Munich - Berstatus underdog, bermain di "kandang" lawan, dan berkali-kali terjepit, Chelsea ternyata masih bisa jadi juara Liga Champions. Hal ini pun bikin para pemain The Blues sulit berkata-kata.

Chelsea dalam posisi tidak diunggulkan saat berhadapan dengan Bayern Munich di laga final di Allianz Arena, Minggu (20/5/2012) dinihari WIB. Selain faktor stadion yang merupakan milik Bayern, mereka juga bermain tanpa empat pemain kunci: Ramires, John Terry, Raul Meireles, dan Branislav Ivanovic.


Sesuai prediksi, Bayern lebih banyak menekan dalam laga dinihari tadi. Mereka bahkan membuat Chelsea nyaris kalah setidaknya pada tiga momen.

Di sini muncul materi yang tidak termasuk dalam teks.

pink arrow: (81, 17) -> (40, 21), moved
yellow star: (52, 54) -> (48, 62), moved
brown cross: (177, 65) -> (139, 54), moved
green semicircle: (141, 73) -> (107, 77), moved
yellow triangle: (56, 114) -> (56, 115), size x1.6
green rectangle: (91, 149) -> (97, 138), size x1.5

Momen pertama adalah saat Thomas Mueller menjebol gawang Petr Cech pada menit ke-83. Untuk kondisi ini, Didier Drogba tampil sebagai penyelamat setelah dia mencetak gol penyama, dua menit sebelum waktu normal berakhir.


Di masa extra time, Chelsea kembali terjepit. Mereka terkena hukuman penalti gara-gara pelanggaran Drogba terhadap Franck Ribery. Kali ini, giliran Cech yang jadi pahlawan dengan menggagalkan tendangan 12 pas Arjen Robben.


Di babak tos-tosan pun, perjalanan Chelsea tidak mulus. Juan Mata yang jadi eksekutor pertama gagal menaklukkan Manuel Neuer. Kekalahan pun mulai membayang.


Namun, dewi fortuna masih memihak Chelsea. Tiga algojo mereka selanjutnya sukses, sedangkan dua eksekutor Bayern, Ivica Olic dan Bastian Schweinsteiger, gagal. Akhirnya, Drogba yang jadi eksekutor kelima jadi penentu kemenangan Chelsea setelah tendangannya menipu Neuer.


Chelsea pun bersorak gembira. Untuk pertama kalinya dalam sejarah, mereka menjadi raja di Benua Biru.


"Saya kehabisan kata-kata. Saya pikir kami akan kalah, tapi ternyata kami beruntung. Kami layak mendapatkannya. Dengan pemain yang kami miliki, kami selalu yakin," aku Ashley Cole di situs UEFA.


"Saya tak bisa menggambarkan perasaan saya. Ini adalah untuk pertama kalinya dalam hidup saya tak tahu apa yang harus dilakukan," timpal Cech.


Hal serupa diungkapkan oleh Gary Cahill, yang baru pada awal tahun ini bergabung dengan Chelsea dari Bolton Wanderers.


"Saya benar-benar tak bisa menggambarkannya dengan kata-kata. Saya datang ke sini untuk memenangi trofi, tapi memenangi gelar ganda sulit dipercaya," ujarnya merujuk pada trofi Piala FA yang lebih dulu dimenangi timnya.